Thus, by using short focal 2MeSADP applications, we succeeded in inducing local [Ca2+]i rises in astrocytic processes with spatial-temporal characteristics reproducing the P2Y1R-dependent Ca2+ signals evoked by endogenous synaptic activity and involved in its modulation (Chuquet

et al., 2010). These 2MeSADP-induced local Ca2+ signals were in all similar in WT and in Tnf−/− slices, although in the latter local or even bath application of the P2Y1R agonist did not produce any synaptic modulation. In keeping, fast submembrane [Ca2+]i elevations evoked by 2MeSADP in cultured astrocytes, which correlate in space and time to exocytic fusions of glutamatergic vesicles ( Marchaland et al., 2008), were identical in WT and Tnf−/− astrocytes, although in the latter cells, P2Y1R-evoked vesicle fusions and glutamate Cabozantinib ic50 release were dramatically altered. Therefore, our data demonstrate Selleckchem FK228 that the induction of [Ca2+]i elevation in astrocytes, even when produced by stimulation of the appropriate

GPCR, is not “necessary and sufficient” for functional gliotransmission to occur ( Araque et al., 1998) if a downstream control mechanism is altered. Thus, we identify the existence of permissive/homeostatic factors like TNFα that control stimulus-secretion coupling in astrocytes and its synaptic effects independently of, and in addition to, [Ca2+]i elevations. We believe that this finding represents a relevant contribution to the understanding of the process of gliotransmission, particularly in view of recent conflicting results.

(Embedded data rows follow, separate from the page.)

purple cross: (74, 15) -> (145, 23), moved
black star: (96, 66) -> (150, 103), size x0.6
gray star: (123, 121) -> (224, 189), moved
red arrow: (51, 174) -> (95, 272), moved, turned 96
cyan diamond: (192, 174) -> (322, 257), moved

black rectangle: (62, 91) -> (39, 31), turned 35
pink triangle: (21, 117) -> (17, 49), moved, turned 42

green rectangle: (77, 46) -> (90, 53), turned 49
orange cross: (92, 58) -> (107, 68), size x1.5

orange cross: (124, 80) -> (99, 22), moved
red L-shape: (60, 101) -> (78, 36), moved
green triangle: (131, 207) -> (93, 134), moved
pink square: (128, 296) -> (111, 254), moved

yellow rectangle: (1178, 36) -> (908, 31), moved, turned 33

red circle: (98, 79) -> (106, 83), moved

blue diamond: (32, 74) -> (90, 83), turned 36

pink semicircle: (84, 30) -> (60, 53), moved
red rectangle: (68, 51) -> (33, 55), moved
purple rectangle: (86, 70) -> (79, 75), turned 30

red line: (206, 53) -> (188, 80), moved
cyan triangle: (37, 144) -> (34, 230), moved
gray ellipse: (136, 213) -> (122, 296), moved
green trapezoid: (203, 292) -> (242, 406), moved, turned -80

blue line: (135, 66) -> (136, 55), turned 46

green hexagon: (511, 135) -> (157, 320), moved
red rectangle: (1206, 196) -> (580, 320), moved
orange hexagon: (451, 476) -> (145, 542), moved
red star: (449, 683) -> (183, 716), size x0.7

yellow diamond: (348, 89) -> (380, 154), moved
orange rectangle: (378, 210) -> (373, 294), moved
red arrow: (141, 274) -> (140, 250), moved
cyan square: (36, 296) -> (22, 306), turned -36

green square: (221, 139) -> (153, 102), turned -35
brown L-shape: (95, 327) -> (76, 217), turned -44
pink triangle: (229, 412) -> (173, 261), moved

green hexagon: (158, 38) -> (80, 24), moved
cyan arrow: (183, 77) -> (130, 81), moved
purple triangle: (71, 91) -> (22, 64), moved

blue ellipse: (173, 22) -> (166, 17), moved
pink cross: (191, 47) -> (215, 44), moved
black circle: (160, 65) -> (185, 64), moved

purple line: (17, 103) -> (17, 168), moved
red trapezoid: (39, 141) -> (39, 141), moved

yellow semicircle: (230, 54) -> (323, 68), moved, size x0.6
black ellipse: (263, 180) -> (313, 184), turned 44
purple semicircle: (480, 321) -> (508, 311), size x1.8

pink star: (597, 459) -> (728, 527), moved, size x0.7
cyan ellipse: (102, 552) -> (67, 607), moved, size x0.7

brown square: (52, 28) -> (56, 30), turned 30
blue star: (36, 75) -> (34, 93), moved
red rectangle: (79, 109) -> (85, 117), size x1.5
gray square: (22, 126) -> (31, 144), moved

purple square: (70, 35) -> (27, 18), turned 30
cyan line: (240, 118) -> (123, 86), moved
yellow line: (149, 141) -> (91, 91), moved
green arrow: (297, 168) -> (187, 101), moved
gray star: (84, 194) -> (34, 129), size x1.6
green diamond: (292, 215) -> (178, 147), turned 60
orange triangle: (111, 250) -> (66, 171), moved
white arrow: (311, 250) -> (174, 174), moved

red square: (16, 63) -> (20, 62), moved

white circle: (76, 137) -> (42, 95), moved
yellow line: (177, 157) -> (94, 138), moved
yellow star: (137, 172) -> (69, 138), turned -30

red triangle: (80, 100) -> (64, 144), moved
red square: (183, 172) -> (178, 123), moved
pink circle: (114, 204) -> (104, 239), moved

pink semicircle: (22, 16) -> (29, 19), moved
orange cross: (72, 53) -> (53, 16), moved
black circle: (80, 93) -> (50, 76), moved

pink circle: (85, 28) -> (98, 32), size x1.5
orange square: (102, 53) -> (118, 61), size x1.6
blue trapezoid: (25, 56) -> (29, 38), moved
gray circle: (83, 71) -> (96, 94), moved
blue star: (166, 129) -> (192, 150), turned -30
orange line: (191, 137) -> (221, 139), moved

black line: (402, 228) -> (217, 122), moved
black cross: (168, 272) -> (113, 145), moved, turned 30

Indeed, parallel investigations

using different experimental paradigms succeeded or failed in detecting an astrocytic control on synaptic transmission and Levetiracetam plasticity ( Agulhon et al., 2010, Fellin et al., 2004, Fiacco et al., 2007, Henneberger et al., 2010 and Perea and Araque, 2007). While the present debate focuses on the required characteristics of astrocytic [Ca2+]i elevations for the control to occur ( Hamilton and Attwell, 2010 and Kirchhoff, 2010), our findings call for attention also to the role of additional factors. Our study reveals a complexity and dose dependency of the TNFα effects on astrocyte glutamate release and on mEPSC activity in general. The effects on P2Y1R- or CXCR4-evoked glutamate release observed in the present study, which affect presynaptic excitatory function, depend on the presence of constitutive TNFα and are “reconstituted” in Tnf−/− astrocytes by adding low picomolar concentrations of the cytokine. However, in line with our previous observations ( Bezzi et al., 1998 and Bezzi et al., 2001), at higher (nanomolar) concentrations, the cytokine induces exocytosis of glutamatergic vesicles directly, suggesting that its impact on excitatory transmission may change at these concentrations (see below).